Document understanding data:
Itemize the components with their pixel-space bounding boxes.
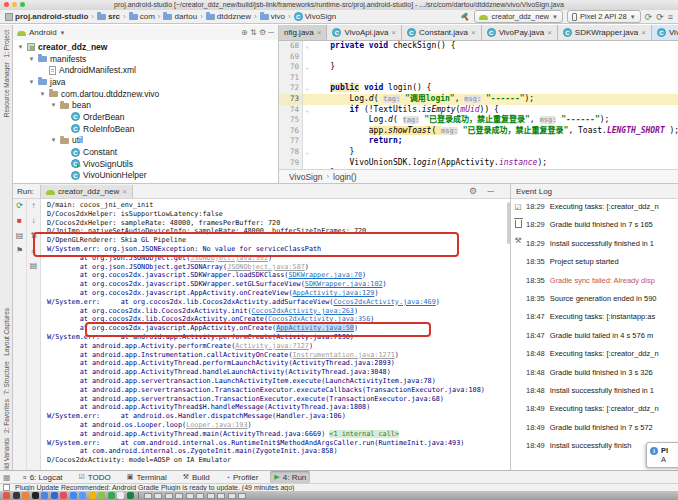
breadcrumb-item[interactable]: dtddznew xyxy=(206,12,251,21)
dock-app-icon[interactable] xyxy=(51,492,58,499)
breadcrumb-item[interactable]: com xyxy=(129,12,155,21)
event-log-entry[interactable]: 18:47Executing tasks: [:instantapp:as xyxy=(526,309,678,327)
toolwindow-stripe-7: Structure[interactable]: 7: Structure xyxy=(3,361,10,395)
event-log-entry[interactable]: 18:35Source generation ended in 590 xyxy=(526,291,678,309)
stacktrace-link[interactable]: AppActivity.java:129 xyxy=(293,289,375,297)
stacktrace-link[interactable]: Instrumentation.java:1271 xyxy=(293,351,395,359)
event-log-entry[interactable]: 18:35Gradle sync failed: Already disp xyxy=(526,273,678,291)
breadcrumb-item[interactable]: dartou xyxy=(163,12,197,21)
expand-arrow-icon[interactable]: ▼ xyxy=(28,56,35,62)
dock-window-thumbnail[interactable] xyxy=(228,493,236,499)
status-message[interactable]: Plugin Update Recommended: Android Gradl… xyxy=(15,484,294,491)
expand-arrow-icon[interactable]: ▼ xyxy=(50,137,57,143)
breadcrumb-item[interactable]: CVivoSign xyxy=(294,12,336,21)
toolwindow-button-6: Logcat[interactable]: ≡6: Logcat xyxy=(19,471,67,483)
tree-item-Constant[interactable]: CConstant xyxy=(13,146,278,158)
notification-popup[interactable]: i Pl A xyxy=(646,442,678,468)
dock-app-icon[interactable] xyxy=(22,492,29,499)
close-tab-icon[interactable]: × xyxy=(641,28,646,37)
sync-project-icon[interactable]: ⟳ xyxy=(656,12,664,22)
chevron-down-icon[interactable]: ▼ xyxy=(60,30,66,36)
tree-item-OrderBean[interactable]: COrderBean xyxy=(13,111,278,123)
event-log-entry[interactable]: 18:47Gradle build failed in 4 s 576 m xyxy=(526,328,678,346)
breadcrumb-item[interactable]: src xyxy=(97,12,120,21)
attach-debugger-icon[interactable]: ≡ xyxy=(668,12,673,22)
event-log-entry[interactable]: 18:48Gradle build finished in 3 s 326 xyxy=(526,365,678,383)
dock-app-icon[interactable] xyxy=(117,492,124,499)
restore-layout-icon[interactable]: ▤ xyxy=(16,232,24,240)
toolwindow-stripe-Resource Manager[interactable]: Resource Manager xyxy=(3,62,10,117)
run-header-icon[interactable]: ─ xyxy=(488,186,494,196)
editor-tab-SDKWrapper.java[interactable]: CSDKWrapper.java× xyxy=(558,25,652,40)
dock-app-icon[interactable] xyxy=(108,492,115,499)
project-header-icon[interactable]: ─ xyxy=(268,28,274,37)
fold-marker-icon[interactable]: ⌄ xyxy=(303,62,311,73)
stacktrace-link[interactable]: JSONObject.java:587 xyxy=(227,263,305,271)
dock-window-thumbnail[interactable] xyxy=(175,493,183,499)
dock-window-thumbnail[interactable] xyxy=(217,493,225,499)
breadcrumb-method[interactable]: login() xyxy=(333,172,357,182)
dock-app-icon[interactable] xyxy=(41,492,48,499)
dock-app-icon[interactable] xyxy=(60,492,67,499)
dock-app-icon[interactable] xyxy=(32,492,39,499)
dock-window-thumbnail[interactable] xyxy=(154,493,162,499)
close-tab-icon[interactable]: × xyxy=(471,28,476,37)
event-log-entry[interactable]: 18:29Executing tasks: [:creator_ddz_n xyxy=(526,199,678,217)
toolwindow-stripe-1: Project[interactable]: 1: Project xyxy=(3,30,10,57)
close-tab-icon[interactable]: × xyxy=(391,28,396,37)
event-log-entry[interactable]: 18:48Install successfully finished in 1 xyxy=(526,383,678,401)
close-run-tab-icon[interactable]: × xyxy=(122,187,127,196)
zoom-window-button[interactable] xyxy=(20,2,25,7)
stacktrace-link[interactable]: SDKWrapper.java:70 xyxy=(288,271,362,279)
toolwindow-button-TODO[interactable]: ☑TODO xyxy=(75,471,115,483)
expand-arrow-icon[interactable]: ▼ xyxy=(50,102,57,108)
toolwindow-button-Terminal[interactable]: ▣Terminal xyxy=(123,471,171,483)
expand-collapse-icon[interactable]: ± xyxy=(31,247,35,255)
internal-calls-chip[interactable]: <1 internal call> xyxy=(329,430,399,438)
clear-all-icon[interactable] xyxy=(515,220,522,228)
dock-window-thumbnail[interactable] xyxy=(144,493,152,499)
event-log-entry[interactable]: 18:29Gradle build finished in 7 s 165 xyxy=(526,217,678,235)
close-tab-icon[interactable]: × xyxy=(317,28,322,37)
dock-window-thumbnail[interactable] xyxy=(196,493,204,499)
fold-marker-icon[interactable]: ⌄ xyxy=(303,83,311,94)
close-window-button[interactable] xyxy=(4,2,9,7)
run-header-icon[interactable]: ⚙ xyxy=(469,186,480,196)
project-view-mode[interactable]: Android xyxy=(29,28,57,37)
expand-arrow-icon[interactable]: ▼ xyxy=(39,91,46,97)
tree-item-creator_ddz_new[interactable]: ▼creator_ddz_new xyxy=(13,41,278,53)
tree-item-RoleInfoBean[interactable]: CRoleInfoBean xyxy=(13,123,278,135)
toolwindow-button-Profiler[interactable]: ◔Profiler xyxy=(222,471,263,483)
rerun-icon[interactable]: ⟳ xyxy=(16,202,23,210)
print-icon[interactable]: ▤ xyxy=(30,262,38,270)
logcat-console[interactable]: D/main: cocos_jni_env_initD/Cocos2dxHelp… xyxy=(42,199,507,470)
dock-app-icon[interactable] xyxy=(79,492,86,499)
wrench-icon[interactable]: ⚒ xyxy=(514,236,521,245)
dock-window-thumbnail[interactable] xyxy=(165,493,173,499)
stacktrace-link[interactable]: Cocos2dxActivity.java:469 xyxy=(333,298,435,306)
event-log-entry[interactable]: 18:48Executing tasks: [:creator_ddz_n xyxy=(526,346,678,364)
fold-marker-icon[interactable]: ⌄ xyxy=(303,41,311,52)
dock-app-icon[interactable] xyxy=(89,492,96,499)
dock-app-icon[interactable] xyxy=(127,492,134,499)
prev-occurrence-icon[interactable]: ↑ xyxy=(32,202,36,210)
settings-checkbox-icon[interactable]: ☑ xyxy=(514,203,521,212)
tree-item-AndroidManifest.xml[interactable]: AndroidManifest.xml xyxy=(13,64,278,76)
editor-tab-VivoPay.java[interactable]: CVivoPay.java× xyxy=(482,25,558,40)
close-tab-icon[interactable]: × xyxy=(547,28,552,37)
tree-item-com.dartou.dtddznew.vivo[interactable]: ▼com.dartou.dtddznew.vivo xyxy=(13,88,278,100)
editor-tab-Constant.java[interactable]: CConstant.java× xyxy=(402,25,482,40)
run-tab[interactable]: creator_ddz_new × xyxy=(40,185,133,198)
event-log-entry[interactable]: 18:49Executing tasks: [:creator_ddz_n xyxy=(526,401,678,419)
code-editor[interactable]: 68⌄ private void checkSign() {6970⌄ }717… xyxy=(279,41,678,169)
tree-item-VivoUnionHelper[interactable]: CVivoUnionHelper xyxy=(13,170,278,182)
dock-window-thumbnail[interactable] xyxy=(186,493,194,499)
stop-icon[interactable]: ■ xyxy=(17,217,22,225)
editor-tab-nfig.java[interactable]: nfig.java× xyxy=(279,25,327,40)
tree-item-java[interactable]: ▼java xyxy=(13,76,278,88)
tree-item-manifests[interactable]: ▼manifests xyxy=(13,53,278,65)
pin-icon[interactable]: ⚑ xyxy=(16,247,23,255)
run-icon[interactable]: ⟳ xyxy=(645,12,653,22)
stacktrace-link[interactable]: Cocos2dxActivity.java:263 xyxy=(252,307,354,315)
event-log-entry[interactable]: 18:49Gradle build finished in 7 s 572 xyxy=(526,420,678,438)
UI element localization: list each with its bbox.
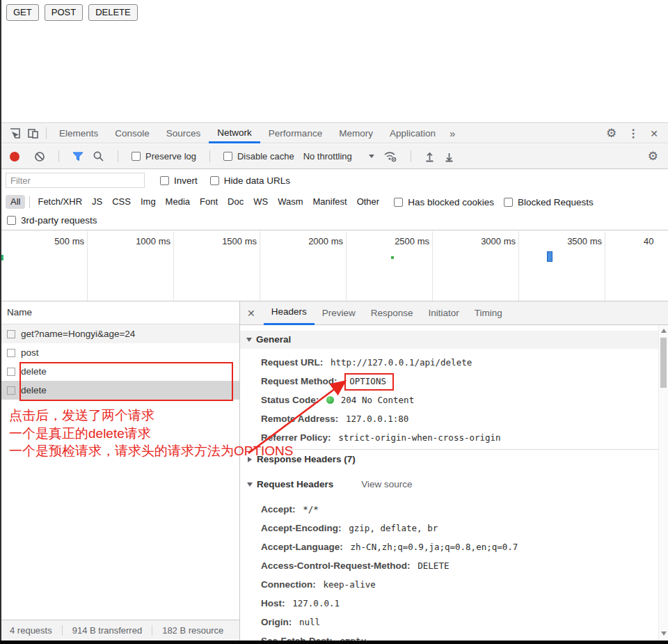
scroll-up-arrow-icon[interactable] <box>661 329 667 333</box>
disable-cache-checkbox[interactable]: Disable cache <box>223 151 294 162</box>
timeline-tick: 2000 ms <box>299 236 343 246</box>
blocked-requests-checkbox[interactable]: Blocked Requests <box>504 197 594 207</box>
tab-network[interactable]: Network <box>209 124 260 143</box>
device-toolbar-icon[interactable] <box>24 125 42 143</box>
tab-application[interactable]: Application <box>381 124 444 143</box>
view-source-link[interactable]: View source <box>361 475 412 494</box>
header-value: http://127.0.0.1/api/delete <box>331 357 472 368</box>
request-headers-title: Request Headers <box>257 475 333 494</box>
checkbox[interactable] <box>7 216 16 225</box>
has-blocked-cookies-checkbox[interactable]: Has blocked cookies <box>394 197 494 207</box>
kebab-menu-icon[interactable]: ⋮ <box>628 127 639 140</box>
file-icon <box>7 386 15 395</box>
request-row-get[interactable]: get?name=Hongyi&age=24 <box>0 324 239 343</box>
request-row-delete-2[interactable]: delete <box>0 381 239 400</box>
has-blocked-cookies-label: Has blocked cookies <box>408 197 494 207</box>
checkbox[interactable] <box>160 176 169 185</box>
page-buttons: GET POST DELETE <box>6 4 138 21</box>
triangle-collapsed-icon <box>248 457 252 462</box>
request-row-delete-1[interactable]: delete <box>0 362 239 381</box>
tab-response[interactable]: Response <box>363 301 421 325</box>
network-conditions-icon[interactable] <box>383 150 397 162</box>
hide-data-urls-checkbox[interactable]: Hide data URLs <box>210 175 290 186</box>
preserve-log-checkbox[interactable]: Preserve log <box>132 151 196 162</box>
filter-type-media[interactable]: Media <box>161 195 195 209</box>
hide-data-urls-label: Hide data URLs <box>224 175 290 186</box>
network-toolbar: Preserve log Disable cache No throttling… <box>0 144 668 169</box>
tab-headers[interactable]: Headers <box>264 301 315 325</box>
filter-type-manifest[interactable]: Manifest <box>308 195 351 209</box>
tab-initiator[interactable]: Initiator <box>421 301 467 325</box>
response-headers-section-header[interactable]: Response Headers (7) <box>240 450 658 469</box>
header-value: 204 No Content <box>341 395 414 405</box>
filter-type-fetch-xhr[interactable]: Fetch/XHR <box>33 195 87 209</box>
tab-performance[interactable]: Performance <box>260 124 331 143</box>
request-row-post[interactable]: post <box>0 343 239 362</box>
third-party-requests-checkbox[interactable]: 3rd-party requests <box>7 215 97 226</box>
file-icon <box>7 330 15 338</box>
tab-timing[interactable]: Timing <box>467 301 510 325</box>
resource-size: 182 B resource <box>152 625 233 636</box>
inspect-element-icon[interactable] <box>6 125 24 143</box>
invert-checkbox[interactable]: Invert <box>160 175 198 186</box>
details-scrollbar[interactable] <box>658 325 668 641</box>
scroll-down-arrow-icon[interactable] <box>661 631 667 636</box>
filter-input[interactable] <box>6 173 145 188</box>
header-line-remote-address: Remote Address: 127.0.0.1:80 <box>240 409 658 428</box>
filter-type-css[interactable]: CSS <box>107 195 136 209</box>
clear-icon[interactable] <box>34 151 45 162</box>
filter-type-font[interactable]: Font <box>195 195 223 209</box>
timeline-request-bar <box>547 251 552 262</box>
request-name: post <box>21 347 39 358</box>
export-har-icon[interactable] <box>444 151 454 162</box>
scrollbar-thumb[interactable] <box>660 338 667 388</box>
checkbox[interactable] <box>132 152 141 161</box>
settings-gear-icon[interactable]: ⚙ <box>606 127 617 139</box>
checkbox[interactable] <box>223 152 232 161</box>
resource-type-filters: All Fetch/XHR JS CSS Img Media Font Doc … <box>6 195 594 209</box>
tab-memory[interactable]: Memory <box>331 124 381 143</box>
checkbox[interactable] <box>504 198 513 207</box>
chevron-down-icon <box>369 155 374 158</box>
timeline-overview[interactable]: 500 ms 1000 ms 1500 ms 2000 ms 2500 ms 3… <box>0 231 668 301</box>
import-har-icon[interactable] <box>424 151 435 162</box>
record-button[interactable] <box>10 152 19 162</box>
tab-sources[interactable]: Sources <box>158 124 209 143</box>
post-button[interactable]: POST <box>45 4 83 21</box>
filter-type-other[interactable]: Other <box>352 195 385 209</box>
more-tabs-icon[interactable]: » <box>444 127 461 139</box>
filter-type-img[interactable]: Img <box>136 195 161 209</box>
tab-elements[interactable]: Elements <box>51 124 106 143</box>
filter-type-wasm[interactable]: Wasm <box>273 195 308 209</box>
tab-console[interactable]: Console <box>106 124 158 143</box>
search-icon[interactable] <box>93 150 104 162</box>
gridline <box>432 231 433 301</box>
throttling-dropdown[interactable]: No throttling <box>303 151 374 162</box>
timeline-tick: 3500 ms <box>557 236 602 246</box>
filter-type-ws[interactable]: WS <box>248 195 273 209</box>
general-section-header[interactable]: General <box>240 331 658 349</box>
gridline <box>518 231 519 301</box>
name-column-header[interactable]: Name <box>0 301 239 324</box>
filter-type-all[interactable]: All <box>6 195 25 209</box>
checkbox[interactable] <box>394 198 403 207</box>
header-line-request-method: Request Method: OPTIONS <box>240 372 658 391</box>
header-line-connection: Connection: keep-alive <box>240 575 658 594</box>
tab-preview[interactable]: Preview <box>315 301 363 325</box>
request-count: 4 requests <box>0 625 62 636</box>
get-button[interactable]: GET <box>6 4 39 21</box>
request-details-panel: ✕ Headers Preview Response Initiator Tim… <box>240 301 668 641</box>
close-devtools-icon[interactable]: ✕ <box>650 128 658 139</box>
filter-funnel-icon[interactable] <box>72 151 84 162</box>
filter-type-doc[interactable]: Doc <box>223 195 248 209</box>
close-details-icon[interactable]: ✕ <box>240 308 264 319</box>
request-headers-section-header[interactable]: Request Headers View source <box>240 475 658 494</box>
details-tabbar: ✕ Headers Preview Response Initiator Tim… <box>240 301 668 325</box>
request-name: delete <box>21 385 47 395</box>
network-settings-gear-icon[interactable]: ⚙ <box>648 150 668 162</box>
checkbox[interactable] <box>210 176 219 185</box>
header-label: Origin: <box>261 617 292 627</box>
delete-button[interactable]: DELETE <box>88 4 138 21</box>
filter-type-js[interactable]: JS <box>87 195 107 209</box>
header-line-origin: Origin: null <box>240 613 658 631</box>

▶ Work instruction
Counting only lines that contain the word "Initiator", state how many appear in the entries, and add nothing.

▶ Response area
3